Warren Zevon also lived life on the edge, but even the most extreme story told about him isn’t as wild as the tale of Walter Anderson and Hurricane Betsy. We grow our eccentrics larger than life here in New Orleans, y’all.
Splendid Isolation is one of my favorite WZ tunes; so much so that I’m posting three radically different versions. We begin with the piano driven studio version from the Tranverse City album:
Next up is a version with David Sanborn and the house band from the, uh, splendid but short-lived teevee show Night Music:
Finally, a live acoustic romp featuring Zevon’s fellow rock eccentric Neil Young:
Instead of putting tin foil on the windows like the character in the song, we’ll pull up our socks and muddle through after the break.
We begin with two articles about my second hometown, New Orleans. The first piece is by an outsider who is a self-confessed cockeyed optimist. The second is by a local writer who’s so cynical that he makes me look like someone who believes in unicorns:
Kosher Gumbo is the title of an epic article for Bitter Southerner by Rob Rushin. It attempts to cover a lot of ground: Mardi Gras, the histories of brass band music and Jews in New Orleans to name but a few subjects. The result is 2/3 brilliant and 1/3 dreck including the title. Everybody who writes about New Orleans uses gumbo as their primary metaphor for our eclectic culture. Enough already. It’s been used so often that it’s become a cliché and you know how I feel about clichés. I hate the fucking things.
On the positive side of Rushin’s article is his focus on the Panorama Jazz Band/Panorama Brass Band and its leader, Ben Schenck. Ben is a very tall clarinet player of my acquaintance whose combo plays a rollicking combination of New Orleans jazz and Klezmer. Here’s a sample:
I also enjoyed Rushin’s historical sketches of Jewish New Orleans and Klezmer music. But he partially missed the boat in his discussion of brass band music: Sicilian immigrants brought their brass band tradition with them and were every bit as important to that heritage as the folks cited by Rushin. Italo-American contributions to American culture are *always* underrated unless the discussion involves food, the Mafia, Sinatra, or the Dimaggio brothers.
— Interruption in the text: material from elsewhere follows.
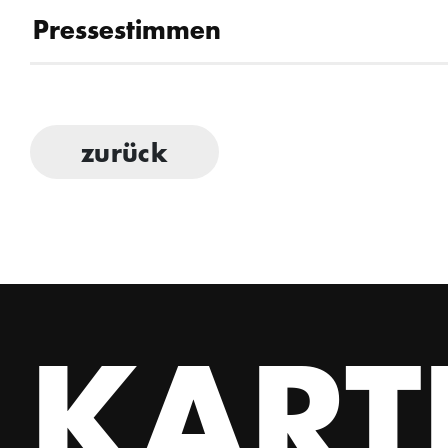
Pressestimmen
zurück
KART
On the negative side, Rushin writes about Krewe du Vieux of which I’m a member and gets a helluva lot wrong. I’m not surprised. He relies on the word of L.J. Goldstein, who’s persona non grata with KdV, and doesn’t like us very much either. That’s all the inside baseball I’m inclined to play today because I have other fish to fry. But first a picture of the Dimaggio brothers who hail from my *other* hometown, San Francisco:
Speaking of flawed articles, it’s time for some corrosive cynicism, Jules Bentley style:
Ashes to Ashes, Blogs to Bricks: Booty’s and the Cult of Small Business: I don’t always agree with Jules Bentley but he’s an excellent prose stylist as you can see from the start of his latest screed for Antigravity Magazine:
When, late on a weeknight, I received confirmation that Booty’s Street Food was closed for good, I announced it to the dinner party around me. A cheer rose from the assembled. Two out-of-town guests were confused: what was the big deal about Booty’s? “So it was… a restaurant?” one asked. “Why did everyone hate it so much?”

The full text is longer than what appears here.